Earlier this month Politico’s Matt Wuerker published a cartoon criticizing how the media covers hate groups. It shows a gaggle of TV reporters showcasing a tiny group of white supremacists while ignoring a sea of counter-protesters espousing tolerance and love.
It’s making a very valid point. But one that’s not entirely fair.
Yes, the media’s coverage of the recent Unite the Right rally in Washington D.C. — which on its surface was a relative failure — was disproportionate.
It gave too much of a platform to a small group of racist demonstrators.
But there’s a lesson to be learned from this. The D.C. rally might have only drawn two dozen demonstrators, but what that group represents is much bigger, and the “Hate” is much larger. Depicting it in four caricatures is terribly misleading.
Consider the evidence.
Hate crimes in the 10 largest U.S. cities were up in 2017; and while there was an official tally of 6,121 hate crimes reported the year before, the National Crime Victimization Survey estimates that hate crimes actually might be exponentially higher — as many as 250,000 a year.

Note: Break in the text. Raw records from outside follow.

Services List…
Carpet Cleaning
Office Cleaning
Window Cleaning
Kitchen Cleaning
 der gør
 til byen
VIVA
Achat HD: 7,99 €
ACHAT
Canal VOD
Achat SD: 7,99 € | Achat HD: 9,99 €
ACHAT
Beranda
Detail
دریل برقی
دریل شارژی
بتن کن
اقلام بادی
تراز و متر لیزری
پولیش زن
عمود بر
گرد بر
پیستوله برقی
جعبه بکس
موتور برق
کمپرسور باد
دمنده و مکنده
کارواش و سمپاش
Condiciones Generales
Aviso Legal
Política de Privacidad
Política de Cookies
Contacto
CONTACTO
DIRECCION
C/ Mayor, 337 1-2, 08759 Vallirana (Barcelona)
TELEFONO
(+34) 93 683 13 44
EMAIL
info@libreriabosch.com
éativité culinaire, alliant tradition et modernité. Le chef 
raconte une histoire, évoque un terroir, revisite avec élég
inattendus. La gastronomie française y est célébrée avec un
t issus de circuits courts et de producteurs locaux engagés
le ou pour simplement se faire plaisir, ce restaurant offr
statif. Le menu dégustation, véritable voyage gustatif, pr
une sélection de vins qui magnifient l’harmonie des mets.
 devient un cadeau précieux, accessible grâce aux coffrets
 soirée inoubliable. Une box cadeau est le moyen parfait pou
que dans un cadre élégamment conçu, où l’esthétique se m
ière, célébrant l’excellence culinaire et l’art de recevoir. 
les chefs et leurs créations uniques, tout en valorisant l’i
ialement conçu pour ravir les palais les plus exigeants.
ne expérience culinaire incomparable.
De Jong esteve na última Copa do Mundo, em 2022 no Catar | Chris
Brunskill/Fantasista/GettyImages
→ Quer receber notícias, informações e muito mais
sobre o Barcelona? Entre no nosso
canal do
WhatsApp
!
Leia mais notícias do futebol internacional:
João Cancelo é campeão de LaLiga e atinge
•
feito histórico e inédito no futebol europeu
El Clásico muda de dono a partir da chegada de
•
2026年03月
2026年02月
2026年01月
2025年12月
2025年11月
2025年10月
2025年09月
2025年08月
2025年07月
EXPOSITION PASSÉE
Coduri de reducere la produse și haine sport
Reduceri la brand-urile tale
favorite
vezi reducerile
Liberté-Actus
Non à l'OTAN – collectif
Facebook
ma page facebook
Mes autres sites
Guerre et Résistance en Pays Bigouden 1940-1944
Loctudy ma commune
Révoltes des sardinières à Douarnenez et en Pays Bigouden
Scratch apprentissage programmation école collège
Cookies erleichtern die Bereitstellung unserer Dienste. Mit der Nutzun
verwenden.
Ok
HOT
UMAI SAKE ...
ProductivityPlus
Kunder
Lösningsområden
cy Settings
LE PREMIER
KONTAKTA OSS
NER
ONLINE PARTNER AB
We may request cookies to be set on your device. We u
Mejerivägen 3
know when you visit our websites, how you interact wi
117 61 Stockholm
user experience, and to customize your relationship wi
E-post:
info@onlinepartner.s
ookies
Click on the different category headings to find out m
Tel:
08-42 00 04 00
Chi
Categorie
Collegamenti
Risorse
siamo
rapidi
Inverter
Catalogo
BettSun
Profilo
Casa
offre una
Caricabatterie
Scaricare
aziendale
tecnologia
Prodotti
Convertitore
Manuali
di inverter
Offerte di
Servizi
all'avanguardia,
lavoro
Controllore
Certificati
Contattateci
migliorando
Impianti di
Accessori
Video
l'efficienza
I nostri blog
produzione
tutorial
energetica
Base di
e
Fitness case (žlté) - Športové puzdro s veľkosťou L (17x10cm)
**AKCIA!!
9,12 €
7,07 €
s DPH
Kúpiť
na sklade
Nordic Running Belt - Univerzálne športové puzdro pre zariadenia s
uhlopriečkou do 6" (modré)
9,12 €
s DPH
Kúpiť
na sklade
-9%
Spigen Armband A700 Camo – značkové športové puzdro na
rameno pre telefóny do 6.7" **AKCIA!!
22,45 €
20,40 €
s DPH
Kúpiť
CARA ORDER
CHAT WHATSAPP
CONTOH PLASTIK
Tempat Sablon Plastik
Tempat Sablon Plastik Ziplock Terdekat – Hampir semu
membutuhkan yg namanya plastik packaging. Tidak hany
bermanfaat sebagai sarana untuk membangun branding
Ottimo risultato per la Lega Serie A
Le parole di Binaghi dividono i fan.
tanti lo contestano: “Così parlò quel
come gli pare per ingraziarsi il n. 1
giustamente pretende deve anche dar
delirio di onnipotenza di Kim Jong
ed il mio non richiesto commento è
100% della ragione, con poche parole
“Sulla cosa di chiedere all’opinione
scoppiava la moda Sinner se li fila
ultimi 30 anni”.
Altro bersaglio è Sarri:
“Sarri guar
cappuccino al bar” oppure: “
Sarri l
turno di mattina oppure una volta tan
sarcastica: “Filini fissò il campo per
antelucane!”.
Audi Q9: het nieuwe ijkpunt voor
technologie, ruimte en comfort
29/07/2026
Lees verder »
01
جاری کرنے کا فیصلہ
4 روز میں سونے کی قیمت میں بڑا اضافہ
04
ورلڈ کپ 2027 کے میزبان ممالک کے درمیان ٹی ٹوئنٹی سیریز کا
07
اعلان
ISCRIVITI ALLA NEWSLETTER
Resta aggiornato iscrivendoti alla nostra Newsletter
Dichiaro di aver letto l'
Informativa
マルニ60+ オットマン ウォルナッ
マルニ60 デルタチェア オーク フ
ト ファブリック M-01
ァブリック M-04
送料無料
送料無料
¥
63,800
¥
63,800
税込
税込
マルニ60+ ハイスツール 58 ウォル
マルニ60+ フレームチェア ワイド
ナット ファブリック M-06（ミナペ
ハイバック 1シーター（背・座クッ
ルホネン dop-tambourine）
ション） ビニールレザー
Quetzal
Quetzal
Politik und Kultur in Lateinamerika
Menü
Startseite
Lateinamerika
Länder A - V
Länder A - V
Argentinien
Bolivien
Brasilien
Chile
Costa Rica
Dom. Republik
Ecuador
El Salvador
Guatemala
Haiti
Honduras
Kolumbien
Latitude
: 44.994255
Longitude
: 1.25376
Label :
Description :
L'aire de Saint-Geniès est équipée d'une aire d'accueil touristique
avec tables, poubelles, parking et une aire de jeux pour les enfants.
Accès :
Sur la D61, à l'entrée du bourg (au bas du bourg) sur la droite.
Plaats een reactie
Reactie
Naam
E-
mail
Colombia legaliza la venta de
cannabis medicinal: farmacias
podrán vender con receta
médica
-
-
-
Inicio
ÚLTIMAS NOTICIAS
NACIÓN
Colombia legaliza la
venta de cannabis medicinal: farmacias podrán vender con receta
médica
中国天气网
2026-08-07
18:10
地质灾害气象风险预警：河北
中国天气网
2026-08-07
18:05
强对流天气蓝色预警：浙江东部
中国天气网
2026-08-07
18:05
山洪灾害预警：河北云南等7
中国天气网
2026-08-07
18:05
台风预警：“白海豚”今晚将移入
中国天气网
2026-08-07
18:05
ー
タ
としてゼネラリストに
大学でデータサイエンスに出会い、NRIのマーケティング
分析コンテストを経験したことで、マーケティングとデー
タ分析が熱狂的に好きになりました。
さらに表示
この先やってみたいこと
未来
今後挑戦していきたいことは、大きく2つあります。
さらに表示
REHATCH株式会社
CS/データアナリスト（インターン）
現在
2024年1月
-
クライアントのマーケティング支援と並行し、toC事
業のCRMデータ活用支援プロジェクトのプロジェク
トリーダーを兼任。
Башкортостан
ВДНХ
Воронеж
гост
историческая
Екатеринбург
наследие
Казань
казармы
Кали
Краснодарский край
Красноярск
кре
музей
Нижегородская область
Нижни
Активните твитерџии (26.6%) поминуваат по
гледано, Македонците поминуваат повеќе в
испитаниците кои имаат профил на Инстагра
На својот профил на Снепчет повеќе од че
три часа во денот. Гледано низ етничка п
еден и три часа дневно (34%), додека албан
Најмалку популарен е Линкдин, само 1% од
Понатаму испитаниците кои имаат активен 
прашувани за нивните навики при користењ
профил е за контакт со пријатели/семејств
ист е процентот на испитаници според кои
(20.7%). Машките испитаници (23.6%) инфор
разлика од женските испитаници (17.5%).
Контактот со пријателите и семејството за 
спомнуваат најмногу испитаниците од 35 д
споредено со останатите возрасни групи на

We can’t be sure because there is no uniformity in how (and when) law enforcement agencies across the country should report hate crimes.
Another measure of certain levels of intolerance is in the spate of incidences depicting everyday acts of racism, whether it involves people of color being stopped for going to their gym, their public pool or neighbors’ home to canvass a political campaign.
Then there’s the dialogue we see online, in the comments section of online news stories and on social media. How much of it is trolling? And how much of it is racist impulse facilitated by the relative anonymity of the internet?
Meanwhile, The Daily Stormer, the white supremacist website, has been drawing four million visits on average per month.
Would we not be better served if the media covered with equal fervor the underlying and far more nuanced issues of race and intolerance in the U.S.? It’s not enough to focus on the extreme examples of racism but the institutional ones. It’s not enough to focus on extreme ideology but the seeds of racism and fearmongering that are drawing people in.